What do those members of Congress say at home, talking to their spouse or their children, who are not crazy either, who also saw the windows of the Capitol being smashed and officers being hit with flagpoles? Family members who also heard calls for Vice President Pence to be hanged? What do those politicians say to themselves? “I have to”? Or: “I’ve come to realize that Biden really stole the election, the storming of the Capitol wasn’t that bad – and what’s more, the FBI was behind it”?

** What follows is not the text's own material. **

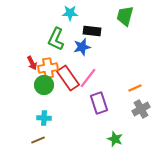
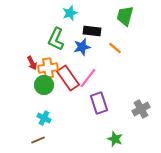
cyan star: rotated 21 degrees counterclockwise
orange line: moved 20 px left, 40 px up; rotated 64 degrees clockwise
cyan cross: rotated 24 degrees clockwise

“People believe what they want to believe,” says a high judge in the oppressive novel Metropol by the German writer Eugen Ruge. The book is largely set in the Soviet Union, during Stalin’s Great Terror in the 1930s. Judge Wassili Wassiljewitsch Ulrich (who really existed) presides over the show trials in which alleged opponents of the regime are put on trial. They confess things they never did. They go along with the regime’s paranoid conspiracy theories. The judge sentences one after another to death, without any real evidence, with no regard for the truth. He is a cynic, he tells himself that he does not believe in anything. He has no illusions about the beliefs of others.
“No, people’s faith does not depend on facts, not on evidence,” he muses. “Even worse; you can give them facts, you can refute them, it doesn’t help anything. On the contrary: if you want to believe something, you will find a way. He will twist and turn things until they fit his beliefs again. His intelligence will not be an obstacle, but will actually help him.”
Under Stalinism, people denied the truth out of fear. One wrong word could endanger their lives. During a hearing, the judge thinks: “If these defendants would now stand up and tell the truth, all sixteen of them… they would overthrow Stalin.” In the US, no one follows Trump’s lies out of fear for their lives. But if 16 prominent Republicans had the courage to tell the truth bluntly—about Trump, the 2020 election, and what happened on “January 6,” everything would be different—including them.